Opinions? Critiques? I appreciate all of the insight the usual group has.

EMAIL TO ME:
Good afternoon, Dr. TORSED.

About a week ago, I discussed with the hospital CEO our decision to hire a GI trained pediatric pathologist. Though we feel that you are an outstanding physician, the specificity provided by this pathologist will best serve our patient population and provide continuity as we expand to other locations.

The CEO stated that your hospital has a contract with your group to provide all of their path work, but that I should speak with you regarding an exception for our patients. Our plan is to begin performing all of our procedures at your hospital, but in order to move forward with this, we would have to have access to our biopsies.

Please let me know if you are amenable to this arrangement, or if we need to discuss further. Of course, any arrangements that we make will remain completely confidential.

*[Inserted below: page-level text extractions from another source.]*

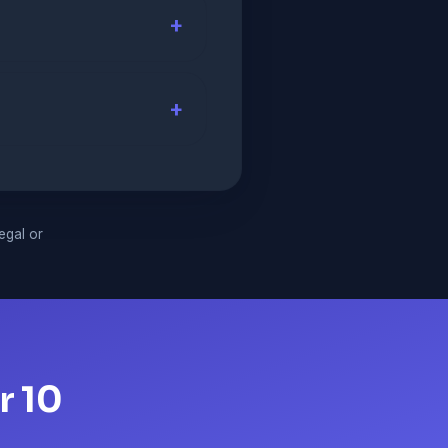
legal or
r 10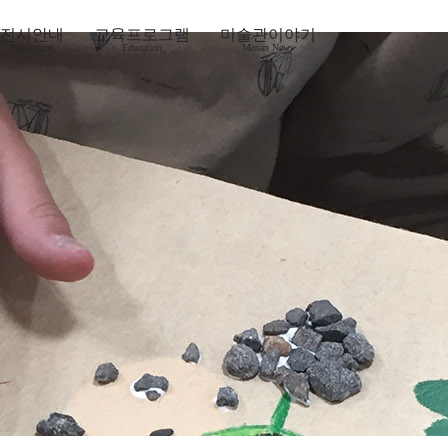
전시안내
교육프로그램
미술관이야기
Exhibition
Education
Mosan News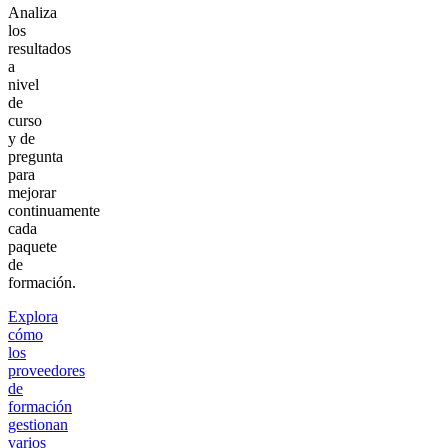
Analiza
los
resultados
a
nivel
de
curso
y de
pregunta
para
mejorar
continuamente
cada
paquete
de
formación.
Explora
cómo
los
proveedores
de
formación
gestionan
varios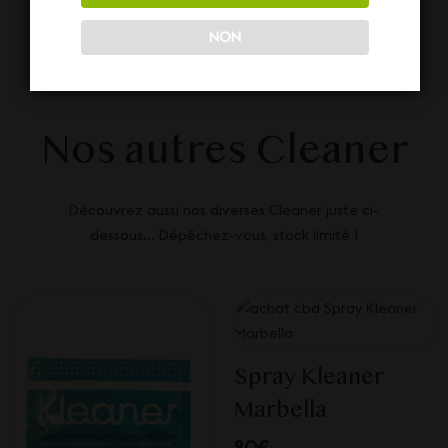
NON
Nos autres Cleaner
Découvrez aussi nos diverses Cleaner juste ci-
dessous... Dépêchez-vous, stock limité !
Spray Kleaner
Marbella
20€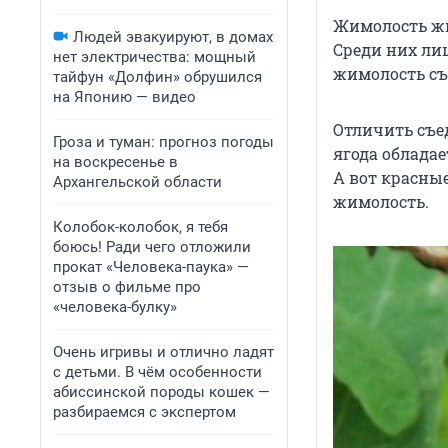
Жимолость жим
Людей эвакуируют, в домах
Среди них ли
нет электричества: мощный
жимолость съ
тайфун «Долфин» обрушился
на Японию — видео
Отличить съе
Гроза и туман: прогноз погоды
ягода облада
на воскресенье в
А вот красны
Архангельской области
жимолость.
Колобок-колобок, я тебя
боюсь! Ради чего отложили
прокат «Человека-паука» —
отзыв о фильме про
«человека-булку»
Очень игривы и отлично ладят
с детьми. В чём особенности
абиссинской породы кошек —
разбираемся с экспертом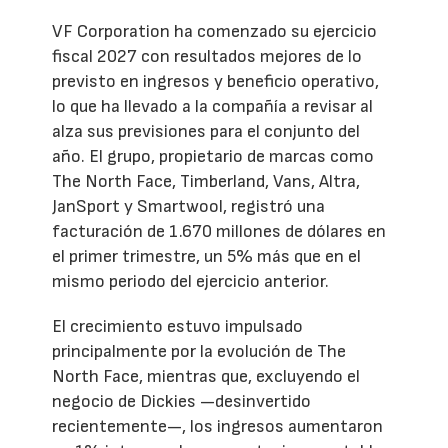
VF Corporation ha comenzado su ejercicio
fiscal 2027 con resultados mejores de lo
previsto en ingresos y beneficio operativo,
lo que ha llevado a la compañía a revisar al
alza sus previsiones para el conjunto del
año. El grupo, propietario de marcas como
The North Face, Timberland, Vans, Altra,
JanSport y Smartwool, registró una
facturación de 1.670 millones de dólares en
el primer trimestre, un 5% más que en el
mismo periodo del ejercicio anterior.
El crecimiento estuvo impulsado
principalmente por la evolución de The
North Face, mientras que, excluyendo el
negocio de Dickies —desinvertido
recientemente—, los ingresos aumentaron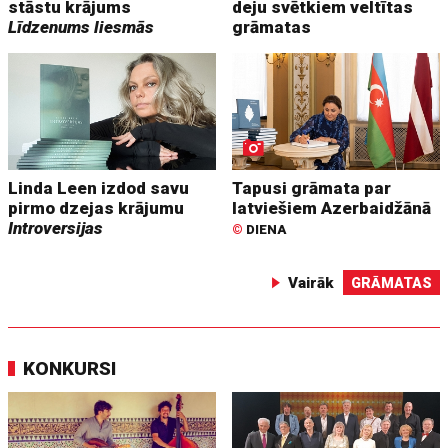
stāstu krājums
deju svētkiem veltītas
Līdzenums liesmās
grāmatas
Linda Leen izdod savu
Tapusi grāmata par
pirmo dzejas krājumu
latviešiem Azerbaidžānā
Introversijas
©
DIENA
Vairāk
GRĀMATAS
KONKURSI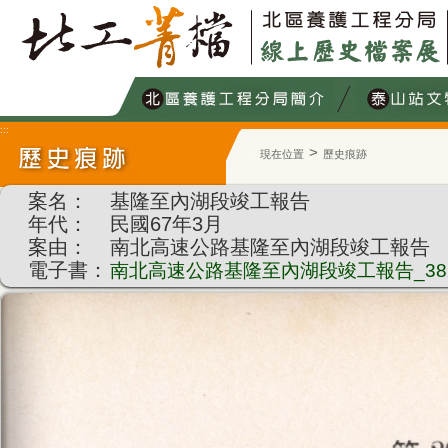
跳
到
主
要
內
容
:::
>
現在位置
歷史痕跡
:::
案名：
基隆至內湖段竣工報告
年代：
民國67年3月
案由：
南北高速公路基隆至內湖段竣工報告
電子書：
南北高速公路基隆至內湖段竣工報告_38250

Again, thank you for all of your work on our patients’ behalf.

Sincerely,
XXXX, MD

MY RESPONSE:
Dear Dr. XXXX:

Thank you for the interesting e-mail. As I understand your e-mail, you wish to transport biopsies collected on site at my hospital to an off site location for processing and interpretation by a GI trained (but there is no board in GI pathology) pediatric pathologist (who rarely work outside of a large Children's type hospital or very large pathology group. This is a very peculiar arrangement.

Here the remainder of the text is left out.